Vesper extendió la mano y le acarició el pelo. Era suave, sin peinar.
«Ya no necesitas el cuchillo», susurró ella.
Damon la miró. Su mirada era penetrante, la desnudaba por completo.
«Me estás analizando», dijo él. «Deja de hacer de terapeuta».
«Estoy haciendo de novia», dijo ella.
La palabra quedó suspendida en el aire. Novia. Nunca antes había utilizado esa etiqueta. Eran «aliados», «compañeros», «amantes». Pero «novia» implicaba un futuro. Implicaba normalidad.
El silencio invadió la habitación.
Damon le tomó la mano. Le besó la palma, demorando los labios en su pulso.
«Estás enamorada de mí», afirmó. No era una pregunta. Era un hecho que había deducido a partir de los datos.
Vesper sintió que se le aceleraba el corazón. Intentó apartarse, nerviosa. «No seas arrogante».

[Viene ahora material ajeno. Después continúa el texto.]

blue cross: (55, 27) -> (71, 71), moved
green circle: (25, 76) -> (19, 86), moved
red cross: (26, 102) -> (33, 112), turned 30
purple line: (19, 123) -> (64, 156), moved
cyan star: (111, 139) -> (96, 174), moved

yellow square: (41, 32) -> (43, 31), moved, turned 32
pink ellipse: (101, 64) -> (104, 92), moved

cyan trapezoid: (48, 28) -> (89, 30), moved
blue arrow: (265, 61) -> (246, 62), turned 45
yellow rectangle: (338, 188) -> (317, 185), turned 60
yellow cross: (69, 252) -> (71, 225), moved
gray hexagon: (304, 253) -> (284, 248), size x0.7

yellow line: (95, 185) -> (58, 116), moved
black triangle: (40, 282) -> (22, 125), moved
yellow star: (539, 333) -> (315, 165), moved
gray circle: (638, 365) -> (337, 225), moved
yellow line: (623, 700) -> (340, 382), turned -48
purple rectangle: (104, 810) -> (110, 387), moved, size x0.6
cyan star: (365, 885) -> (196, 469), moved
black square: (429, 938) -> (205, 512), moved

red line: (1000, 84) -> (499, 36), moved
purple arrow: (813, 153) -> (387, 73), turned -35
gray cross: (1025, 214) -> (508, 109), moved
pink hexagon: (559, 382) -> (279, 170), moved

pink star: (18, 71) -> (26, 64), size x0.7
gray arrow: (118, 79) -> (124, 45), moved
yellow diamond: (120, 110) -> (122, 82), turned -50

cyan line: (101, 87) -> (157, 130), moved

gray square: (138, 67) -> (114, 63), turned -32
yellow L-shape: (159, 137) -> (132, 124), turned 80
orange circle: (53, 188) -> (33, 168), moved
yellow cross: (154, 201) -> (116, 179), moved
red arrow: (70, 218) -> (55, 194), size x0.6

Él la sujetó con fuerza. «Admítelo, Vesper».
«Estoy enamorada de tu perro», respondió ella, desviando la mirada. «Y de la presión de tu ducha».
Damon la sacó del reposabrazos y la sentó en su regazo. Ella aterrizó con un suave «¡uf!». Él la rodeó con los brazos, aprisionándola contra su pecho.
«El perro forma parte del paquete», le susurró al oído. «No se admiten devoluciones».
«Das miedo», susurró Vesper.
«Lo sé», dijo Damon. «Pero soy tuyo».
La besó profundamente, sellando la confesión tácita.
Vesper se dio cuenta, con una oleada de terror, de que tenía razón. Estaba enamorada de él. Y eso la aterrorizaba más de lo que Julian jamás lo había hecho, porque Julian solo podía romperle los huesos. Damon podía romperle el alma.